The 50’s were the dawn for educational movements across the world and the most talked about notion in the history of mankind. This period will be remembered majorly for considerable student enrollment in various levels of education across the world. Global leaders ‘walked the talk’ in the pursuit of quality human resource through education and human empowerment. Expenditures on education were more realistic and society-oriented, teachers were highly professional and stuck to their jobs and nurtured the best. While so much has happened and the world seems more digital than ever, student enrollment has tripled and many institutions have been established across the world.

While it is highly relevant and meaningful to the needs of society today, there is an old-fashioned construction that continues to impinge on the quality of education.

People have failed to differentiate between education and being in school (plus learning as the primary component of education). Hence, a serious challenge to the sense of education as a channel through which learning takes place and knowledge is acquired.

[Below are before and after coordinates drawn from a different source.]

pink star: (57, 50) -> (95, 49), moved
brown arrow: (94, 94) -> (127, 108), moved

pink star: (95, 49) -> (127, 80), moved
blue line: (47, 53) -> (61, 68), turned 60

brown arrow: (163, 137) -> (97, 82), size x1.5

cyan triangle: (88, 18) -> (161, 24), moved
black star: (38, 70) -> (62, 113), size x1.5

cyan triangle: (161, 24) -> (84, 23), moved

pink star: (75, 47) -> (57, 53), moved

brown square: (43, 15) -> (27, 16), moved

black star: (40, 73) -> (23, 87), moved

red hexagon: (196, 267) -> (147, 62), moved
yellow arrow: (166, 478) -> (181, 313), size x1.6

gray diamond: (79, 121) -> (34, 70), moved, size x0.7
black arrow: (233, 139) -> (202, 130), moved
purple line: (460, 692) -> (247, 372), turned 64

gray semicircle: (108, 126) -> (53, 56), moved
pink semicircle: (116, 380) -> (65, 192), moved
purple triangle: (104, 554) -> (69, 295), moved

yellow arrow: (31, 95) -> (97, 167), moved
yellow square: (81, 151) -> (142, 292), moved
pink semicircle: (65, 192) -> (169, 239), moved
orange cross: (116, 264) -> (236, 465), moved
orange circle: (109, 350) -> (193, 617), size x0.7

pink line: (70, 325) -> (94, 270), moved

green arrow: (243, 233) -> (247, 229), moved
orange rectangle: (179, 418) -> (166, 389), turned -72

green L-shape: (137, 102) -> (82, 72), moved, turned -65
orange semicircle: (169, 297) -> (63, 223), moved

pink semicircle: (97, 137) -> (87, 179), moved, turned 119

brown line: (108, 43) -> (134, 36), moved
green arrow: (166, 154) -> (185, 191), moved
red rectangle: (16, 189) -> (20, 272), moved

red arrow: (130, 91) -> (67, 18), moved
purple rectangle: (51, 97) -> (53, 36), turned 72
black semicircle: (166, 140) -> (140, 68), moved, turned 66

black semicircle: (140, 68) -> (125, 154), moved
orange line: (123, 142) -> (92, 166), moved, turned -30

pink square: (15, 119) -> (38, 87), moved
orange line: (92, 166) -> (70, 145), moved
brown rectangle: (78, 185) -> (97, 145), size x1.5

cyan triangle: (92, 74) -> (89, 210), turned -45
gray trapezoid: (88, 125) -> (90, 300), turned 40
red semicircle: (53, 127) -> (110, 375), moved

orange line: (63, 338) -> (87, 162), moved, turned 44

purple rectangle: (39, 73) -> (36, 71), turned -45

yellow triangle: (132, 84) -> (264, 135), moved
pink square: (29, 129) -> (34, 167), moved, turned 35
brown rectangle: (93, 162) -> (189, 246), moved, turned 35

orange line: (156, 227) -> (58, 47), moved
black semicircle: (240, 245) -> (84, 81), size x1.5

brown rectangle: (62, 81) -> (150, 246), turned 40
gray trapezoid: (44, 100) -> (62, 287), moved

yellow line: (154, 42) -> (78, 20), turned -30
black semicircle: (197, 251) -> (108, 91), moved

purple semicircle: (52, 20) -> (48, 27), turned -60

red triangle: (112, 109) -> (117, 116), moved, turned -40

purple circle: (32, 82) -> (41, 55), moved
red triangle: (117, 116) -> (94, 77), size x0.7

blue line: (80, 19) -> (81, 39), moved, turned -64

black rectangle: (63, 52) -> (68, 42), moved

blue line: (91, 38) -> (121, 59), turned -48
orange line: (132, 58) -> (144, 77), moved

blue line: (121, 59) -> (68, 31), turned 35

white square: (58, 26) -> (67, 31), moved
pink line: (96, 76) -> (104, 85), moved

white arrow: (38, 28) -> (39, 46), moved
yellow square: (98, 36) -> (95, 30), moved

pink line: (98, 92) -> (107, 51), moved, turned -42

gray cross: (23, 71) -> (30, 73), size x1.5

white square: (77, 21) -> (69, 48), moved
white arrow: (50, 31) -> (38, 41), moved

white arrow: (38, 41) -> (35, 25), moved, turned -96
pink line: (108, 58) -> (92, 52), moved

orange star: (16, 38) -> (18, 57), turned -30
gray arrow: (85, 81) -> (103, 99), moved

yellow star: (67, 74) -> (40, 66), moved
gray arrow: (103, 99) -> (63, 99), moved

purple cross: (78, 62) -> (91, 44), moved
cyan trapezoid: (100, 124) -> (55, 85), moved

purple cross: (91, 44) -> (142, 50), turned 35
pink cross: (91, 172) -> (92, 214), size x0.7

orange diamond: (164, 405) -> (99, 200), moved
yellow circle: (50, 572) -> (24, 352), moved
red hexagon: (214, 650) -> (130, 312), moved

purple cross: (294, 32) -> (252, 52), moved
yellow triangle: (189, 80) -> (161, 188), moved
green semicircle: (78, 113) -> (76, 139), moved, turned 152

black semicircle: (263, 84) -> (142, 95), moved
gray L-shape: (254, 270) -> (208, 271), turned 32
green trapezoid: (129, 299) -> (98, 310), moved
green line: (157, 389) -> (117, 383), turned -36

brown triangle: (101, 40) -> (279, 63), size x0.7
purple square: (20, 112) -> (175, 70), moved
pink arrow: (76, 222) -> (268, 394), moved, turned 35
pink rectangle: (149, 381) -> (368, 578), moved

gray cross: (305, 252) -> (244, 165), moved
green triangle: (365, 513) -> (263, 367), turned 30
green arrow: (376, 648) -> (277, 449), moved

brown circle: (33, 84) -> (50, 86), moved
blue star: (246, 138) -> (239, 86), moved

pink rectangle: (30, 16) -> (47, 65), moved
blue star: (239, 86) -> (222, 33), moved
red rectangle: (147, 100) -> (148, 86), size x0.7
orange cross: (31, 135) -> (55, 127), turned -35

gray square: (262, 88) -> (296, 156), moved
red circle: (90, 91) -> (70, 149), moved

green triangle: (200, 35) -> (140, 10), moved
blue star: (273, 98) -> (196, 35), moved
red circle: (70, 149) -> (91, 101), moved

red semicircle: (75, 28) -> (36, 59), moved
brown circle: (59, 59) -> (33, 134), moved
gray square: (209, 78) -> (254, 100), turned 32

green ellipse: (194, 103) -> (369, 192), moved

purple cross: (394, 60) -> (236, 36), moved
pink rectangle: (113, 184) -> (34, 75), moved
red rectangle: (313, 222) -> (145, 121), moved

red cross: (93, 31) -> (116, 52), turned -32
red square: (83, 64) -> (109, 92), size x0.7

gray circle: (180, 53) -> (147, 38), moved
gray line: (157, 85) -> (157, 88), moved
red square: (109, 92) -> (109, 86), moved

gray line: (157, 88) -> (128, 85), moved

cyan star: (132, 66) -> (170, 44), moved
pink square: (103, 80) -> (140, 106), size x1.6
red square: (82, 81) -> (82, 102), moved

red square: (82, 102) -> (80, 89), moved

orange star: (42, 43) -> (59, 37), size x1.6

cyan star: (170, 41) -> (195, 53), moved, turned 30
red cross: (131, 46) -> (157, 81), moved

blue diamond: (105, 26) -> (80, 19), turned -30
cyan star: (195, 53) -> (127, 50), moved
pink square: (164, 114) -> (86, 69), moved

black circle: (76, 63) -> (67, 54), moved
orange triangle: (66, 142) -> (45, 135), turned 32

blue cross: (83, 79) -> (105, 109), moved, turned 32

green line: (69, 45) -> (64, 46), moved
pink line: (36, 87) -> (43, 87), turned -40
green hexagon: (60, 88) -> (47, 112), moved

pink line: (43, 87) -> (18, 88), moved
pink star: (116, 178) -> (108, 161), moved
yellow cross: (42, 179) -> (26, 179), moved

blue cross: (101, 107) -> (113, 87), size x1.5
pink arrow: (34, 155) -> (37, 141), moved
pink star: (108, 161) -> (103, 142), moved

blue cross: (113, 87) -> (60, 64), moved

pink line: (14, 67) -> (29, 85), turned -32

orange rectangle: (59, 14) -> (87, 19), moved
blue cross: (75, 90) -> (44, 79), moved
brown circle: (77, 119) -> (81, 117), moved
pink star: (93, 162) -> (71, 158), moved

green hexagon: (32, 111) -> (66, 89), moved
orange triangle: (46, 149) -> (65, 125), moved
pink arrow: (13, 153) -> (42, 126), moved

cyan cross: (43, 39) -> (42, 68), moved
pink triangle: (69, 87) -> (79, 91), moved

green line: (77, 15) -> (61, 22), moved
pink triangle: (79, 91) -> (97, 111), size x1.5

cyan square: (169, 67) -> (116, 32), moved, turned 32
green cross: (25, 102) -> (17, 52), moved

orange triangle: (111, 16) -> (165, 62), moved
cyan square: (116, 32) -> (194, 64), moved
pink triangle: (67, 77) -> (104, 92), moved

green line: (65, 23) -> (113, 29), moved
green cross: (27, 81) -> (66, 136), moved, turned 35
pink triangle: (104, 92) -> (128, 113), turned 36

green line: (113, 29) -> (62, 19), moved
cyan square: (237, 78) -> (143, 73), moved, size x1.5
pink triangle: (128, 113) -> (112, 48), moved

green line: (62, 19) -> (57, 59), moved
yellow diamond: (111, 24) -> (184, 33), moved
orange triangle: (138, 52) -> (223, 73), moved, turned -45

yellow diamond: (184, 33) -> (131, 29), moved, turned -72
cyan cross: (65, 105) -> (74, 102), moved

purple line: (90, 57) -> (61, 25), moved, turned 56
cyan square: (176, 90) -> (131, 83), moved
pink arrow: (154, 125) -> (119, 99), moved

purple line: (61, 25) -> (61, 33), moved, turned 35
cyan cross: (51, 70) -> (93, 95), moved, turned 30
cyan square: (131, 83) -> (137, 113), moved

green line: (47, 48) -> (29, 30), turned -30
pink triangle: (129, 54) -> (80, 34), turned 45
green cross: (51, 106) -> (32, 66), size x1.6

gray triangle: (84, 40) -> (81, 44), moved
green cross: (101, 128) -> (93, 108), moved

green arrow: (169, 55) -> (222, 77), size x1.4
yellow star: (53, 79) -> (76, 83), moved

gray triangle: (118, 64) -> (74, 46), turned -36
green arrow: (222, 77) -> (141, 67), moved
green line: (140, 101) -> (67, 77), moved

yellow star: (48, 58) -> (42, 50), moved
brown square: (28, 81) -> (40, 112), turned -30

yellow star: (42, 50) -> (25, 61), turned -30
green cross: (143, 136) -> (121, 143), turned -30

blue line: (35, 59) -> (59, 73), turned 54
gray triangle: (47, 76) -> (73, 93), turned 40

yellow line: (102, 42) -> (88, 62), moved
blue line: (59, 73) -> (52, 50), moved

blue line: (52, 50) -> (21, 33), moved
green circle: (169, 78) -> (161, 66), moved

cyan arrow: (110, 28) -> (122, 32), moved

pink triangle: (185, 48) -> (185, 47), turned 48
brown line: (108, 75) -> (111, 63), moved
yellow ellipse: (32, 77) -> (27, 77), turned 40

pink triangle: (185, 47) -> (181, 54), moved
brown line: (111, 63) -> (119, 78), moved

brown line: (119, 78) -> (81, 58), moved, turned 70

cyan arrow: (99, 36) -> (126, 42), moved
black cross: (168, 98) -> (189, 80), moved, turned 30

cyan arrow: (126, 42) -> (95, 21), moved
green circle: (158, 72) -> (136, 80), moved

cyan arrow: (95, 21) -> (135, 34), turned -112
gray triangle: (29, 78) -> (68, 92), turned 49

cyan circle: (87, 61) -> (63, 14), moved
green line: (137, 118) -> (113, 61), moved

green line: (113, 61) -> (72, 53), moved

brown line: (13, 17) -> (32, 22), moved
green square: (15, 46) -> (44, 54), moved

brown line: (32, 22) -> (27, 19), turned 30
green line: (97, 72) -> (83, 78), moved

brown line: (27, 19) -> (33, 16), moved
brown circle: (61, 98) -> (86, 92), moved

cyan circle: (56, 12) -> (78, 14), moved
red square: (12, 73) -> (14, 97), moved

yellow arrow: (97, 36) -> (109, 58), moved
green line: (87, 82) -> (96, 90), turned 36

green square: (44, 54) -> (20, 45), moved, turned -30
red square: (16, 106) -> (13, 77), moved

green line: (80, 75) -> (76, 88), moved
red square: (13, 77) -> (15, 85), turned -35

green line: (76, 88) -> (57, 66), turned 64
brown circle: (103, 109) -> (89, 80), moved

Many countries have made access to education a priority but have failed to come up with a clear definition of learning in relation to education, which continues to subject the world to professionals that can barely comprehend even the easiest concept.

Globally, millions of school-going children graduate from college without even basic skills like knowing how to write official letters, let alone building a successful career for their personal growth and development. Despite this predicament, parents and other key players in education continue to consider the number of students enrolled in a particular school, but less attention is given to what is learnt in the school and the curriculum of instruction and its relevance to the needs of today and the country’s development.

To make this concern clearer, let’s echo the principle of Theodore Brameld, a passionate educationist who believed that an ideal society should have learners and, according to him, there is need to comprehensively reconstruct education systems and make learning actual and not just about attending school. Brameld believed that education is affected by a "divorce syndrome” hence making it hard to meet its realistic goals to societal growth and development. The scholar believed that learning and society have been made to exist independently yet they are supposed to work together because of their mutual significance to society.

While we continue to pursue quality education, it’s important that we sanitise it with meaningful learning for it’s the epitome of competent human resource development.  It is only a learnt society that will be able to change the fate of the world and enhance a relevant knowledge-based economy. In fact, the World Bank report highlights that the productivity of 56 per cent of the world’s children will be less than half of what it could be if they enjoyed complete education and full health.  In this case, therefore, there is need to pursue a system of learning that communicates directly with the problem society continues to encounter, and also for the individual development, as well as other opportunities, such as institutional growth and lasting economic prosperity.